History

Pachyderm implements rich version-control and history semantics. This section describes the core concepts and architecture of Pachyderm's version control and the various ways to use the system to access historical data.

The following abstractions store the history of your data:

  • Commits

    In Pachyderm, commits are the core version-control primitive that is similar to Git commits. Commits represent an immutable snapshot of a filesystem and can be accessed with an ID. Commits have a parentage structure, where new commits inherit content from their parents. You can think of this parentage structure as of a linked list or a chain of commits. Commit IDs are useful if you want to have a static pointer to a snapshot of a filesystem.
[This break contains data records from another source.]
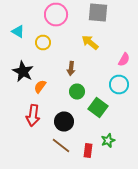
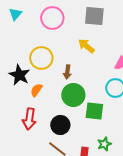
cyan triangle: (18, 32) -> (15, 14), moved, turned 40
yellow circle: (43, 42) -> (41, 58), moved, size x1.5
green circle: (77, 92) -> (73, 95), size x1.5
green square: (98, 108) -> (94, 111), turned -30

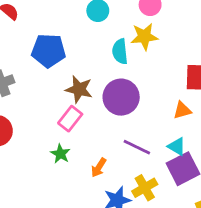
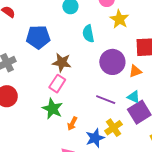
yellow star: (144, 37) -> (119, 19), moved, turned -30
purple circle: (121, 97) -> (112, 62), moved
green star: (60, 154) -> (52, 109), size x1.5
orange arrow: (99, 168) -> (72, 124), moved

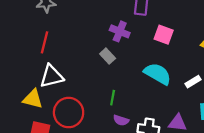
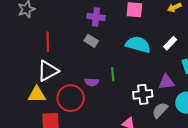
red line: (44, 42) -> (48, 42), moved
green line: (113, 98) -> (113, 74), moved
purple semicircle: (121, 120) -> (92, 82), moved

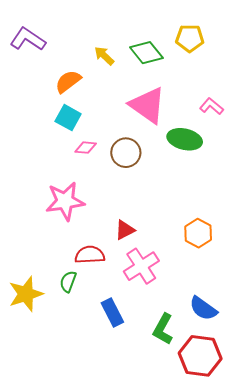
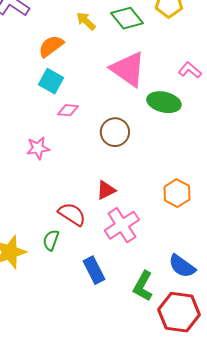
brown circle: (126, 153) -> (115, 132), moved
pink star: (65, 201) -> (38, 148), moved, size x0.6
red semicircle: (90, 255) -> (72, 214), turned 36

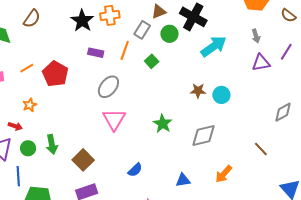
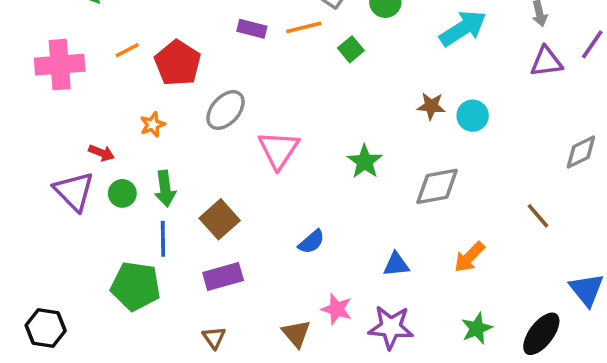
orange line: (125, 50) -> (304, 27), turned 54
gray ellipse: (108, 87) -> (226, 110), moved
orange star: (30, 105) -> (153, 125), moved
blue line: (18, 176) -> (163, 239), moved

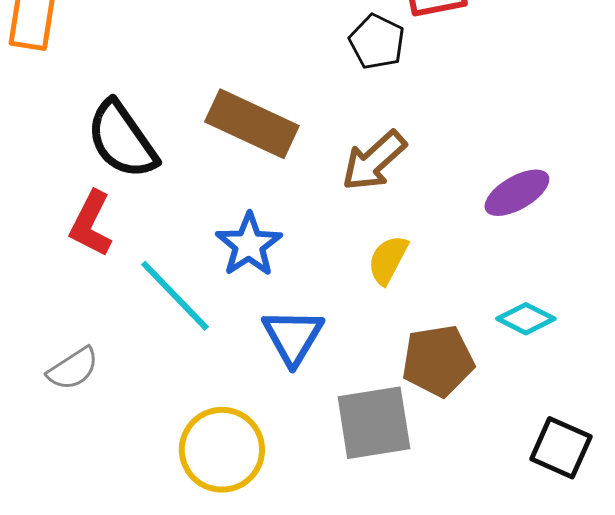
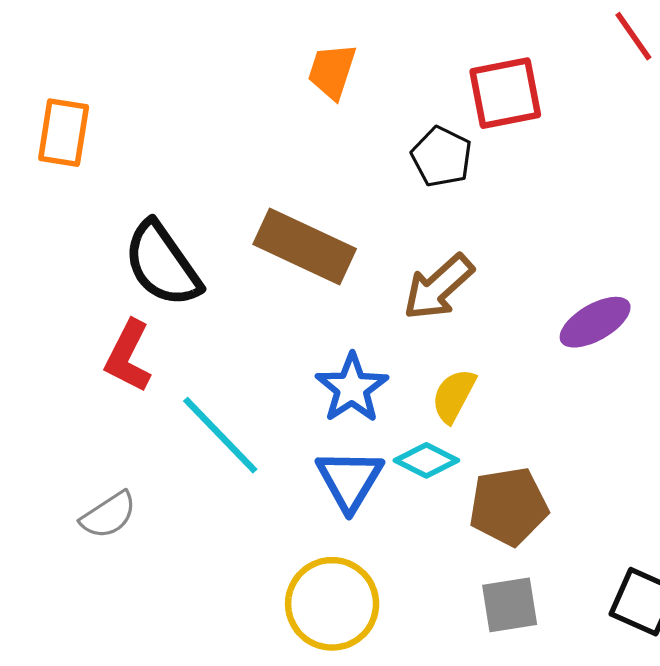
blue star: (249, 245) -> (352, 388), moved
cyan diamond: (526, 319) -> (426, 460), moved
gray square: (374, 423) -> (510, 605), moved, size x0.7
yellow circle: (222, 450) -> (332, 604), moved

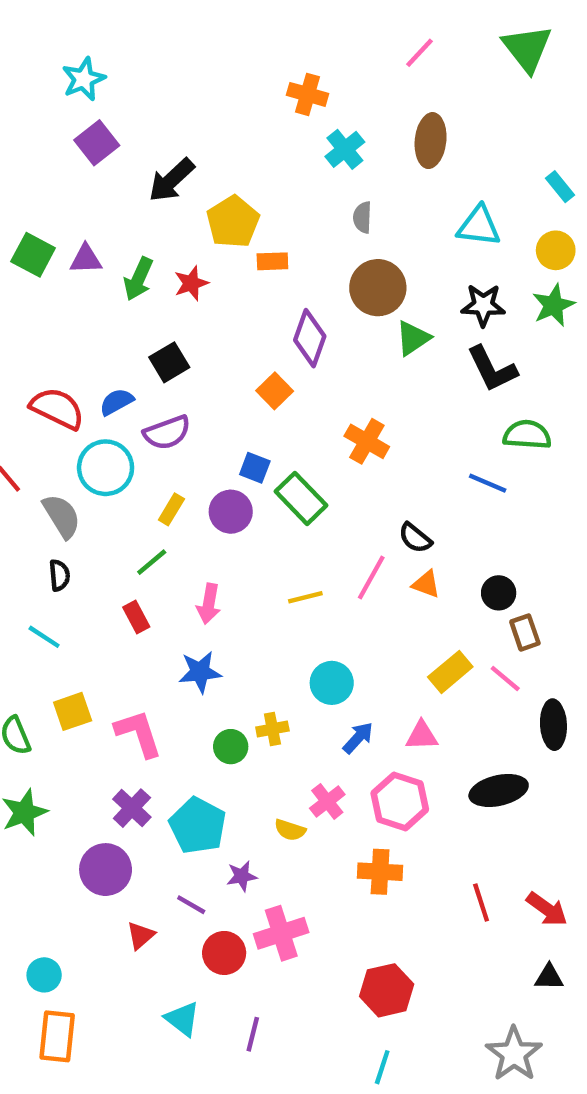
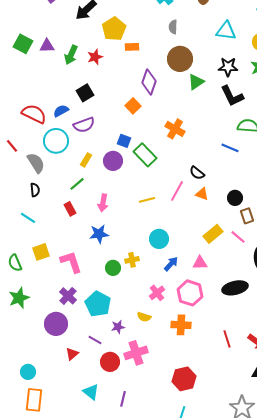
yellow semicircle: (290, 830) -> (144, 317), moved

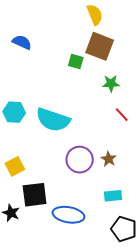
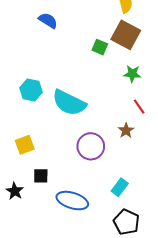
brown star: (109, 159) -> (126, 130), moved
black square: (35, 195) -> (41, 176), size x0.6
cyan rectangle: (113, 196) -> (120, 187), turned -54

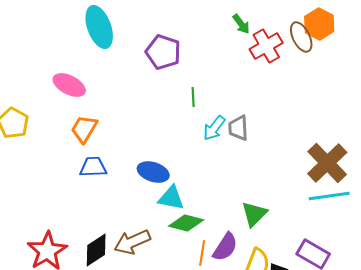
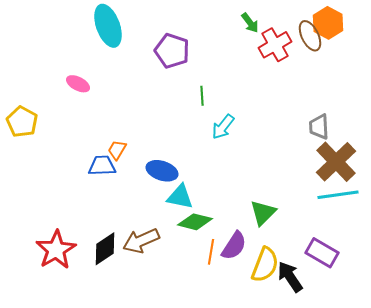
pink ellipse: (69, 85) -> (78, 84), size x0.7
gray trapezoid: (238, 128) -> (319, 127), moved
orange trapezoid: (84, 129) -> (117, 150), moved, size x0.7

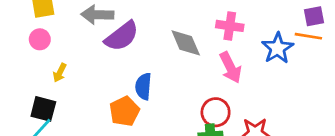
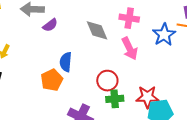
purple semicircle: (122, 36) -> (50, 25), size x0.6
red circle: (216, 112) -> (107, 81), moved

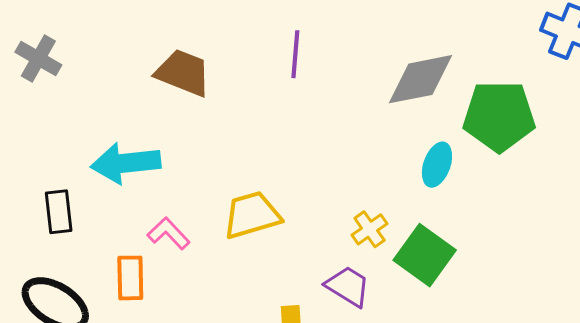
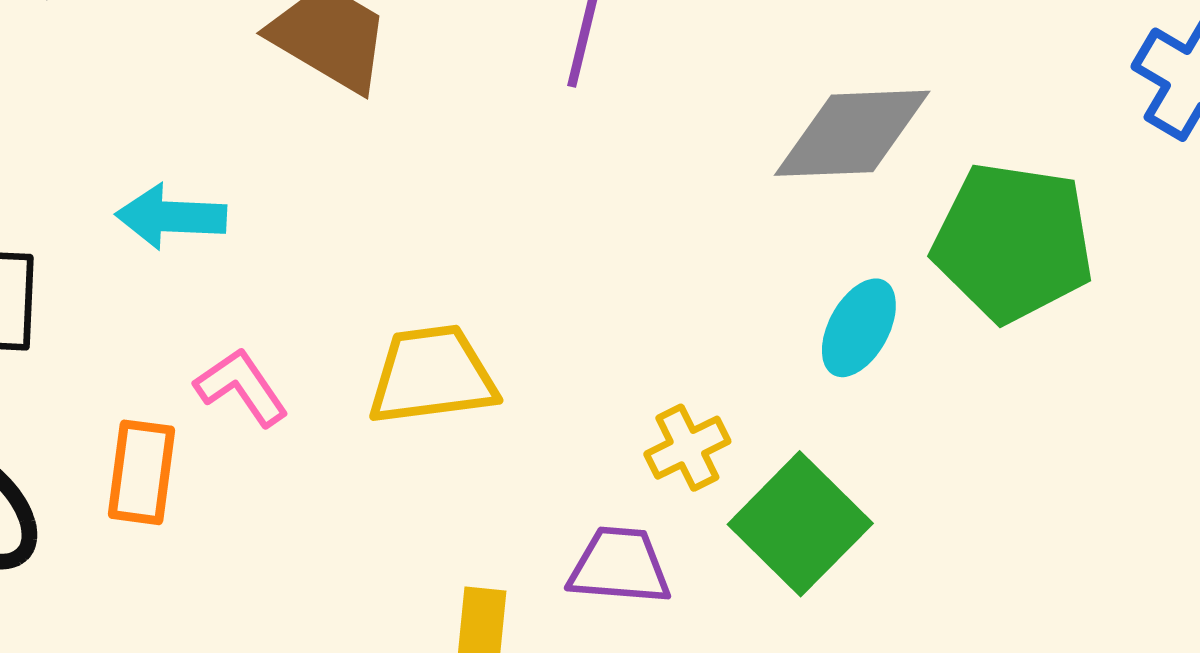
cyan arrow: (126, 163) -> (171, 217), size x0.7
purple trapezoid: (348, 286) -> (620, 566), turned -36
However, because they are static, their use is limited. Instead, you mostly work with branches.

  • Branches

    Branches are pointers to commits that are similar to Git branches. Typically, branches have semantically meaningful names such as master and staging. Branches are mutable, and they move along a growing chain of commits as you commit to the branch, and can even be reassigned to any commit within the repo by using the pachctl create branch command. The commit that a branch points to is referred to as the branches head, and the head's ancestors are referred to as on the branch. Branches can be substituted for commits in Pachyderm's API and behave as if the head of the branch were passed. This allows you to deal with semantically meaningful names for commits that can be updated, rather than static opaque identifiers.

Ancestry Syntax

Pachyderm's commits and branches support a familiar Git syntax for referencing their history. A commit or branch parent can be referenced by adding a ^ to the end of the commit or branch. Similar to how master resolves to the head commit of master, master^ resolves to the parent of the head commit. You can add multiple ^s. For example, master^^ resolves to the parent of the parent of the head commit of master, and so on. Similarly, master^3 has the same meaning as master^^^.

Git supports two characters for ancestor references —^ and ~— with slightly different meanings. Pachyderm supports both characters as well, but their meaning is identical.
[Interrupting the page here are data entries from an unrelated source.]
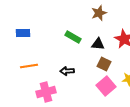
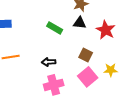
black triangle: (98, 44) -> (80, 23), moved
pink cross: (46, 92) -> (54, 85), moved

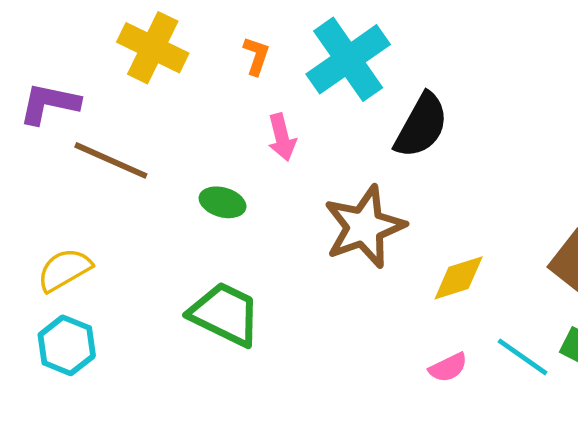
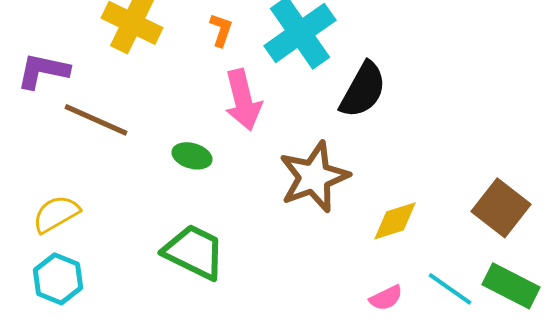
pink arrow: (282, 137) -> (243, 100), size x1.5

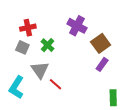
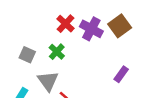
red cross: (28, 28) -> (66, 24), moved, turned -35
brown square: (101, 43) -> (120, 26), moved

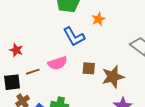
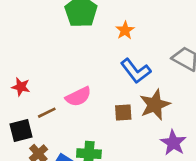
blue L-shape: (74, 37) -> (136, 71), moved
brown square: (89, 68) -> (123, 113), moved

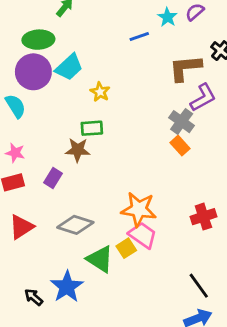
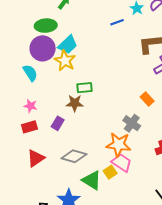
yellow star: (100, 92) -> (65, 61), moved, size x1.5
gray cross: (182, 122) -> (132, 123), moved

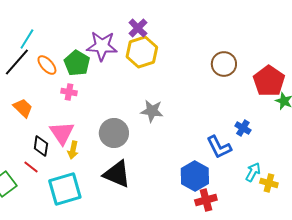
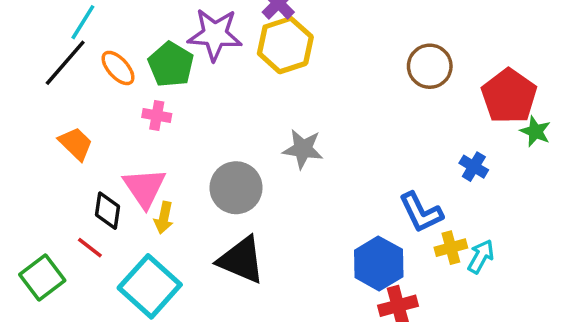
blue cross: (243, 128) -> (474, 167), moved
yellow cross: (269, 183) -> (451, 248), moved, turned -30
cyan square: (65, 189) -> (150, 286), turned -32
Also, Pachyderm supports a type of ancestor reference that Git does not— forward references, these use a different special character . and resolve to commits on the beginning of commit chains. For example, master.1 is the first (oldest) commit on the master branch, master.2 is the second commit, and so on.

Resolving ancestry syntax requires traversing chains of commits high numbers passed to ^ and low numbers passed to .. These operations require traversing a large number of commits which might take a long time. If you plan to repeatedly access an ancestor, you might want to resolve that ancestor to a static commit ID with pachctl inspect commit and use that ID for future accesses.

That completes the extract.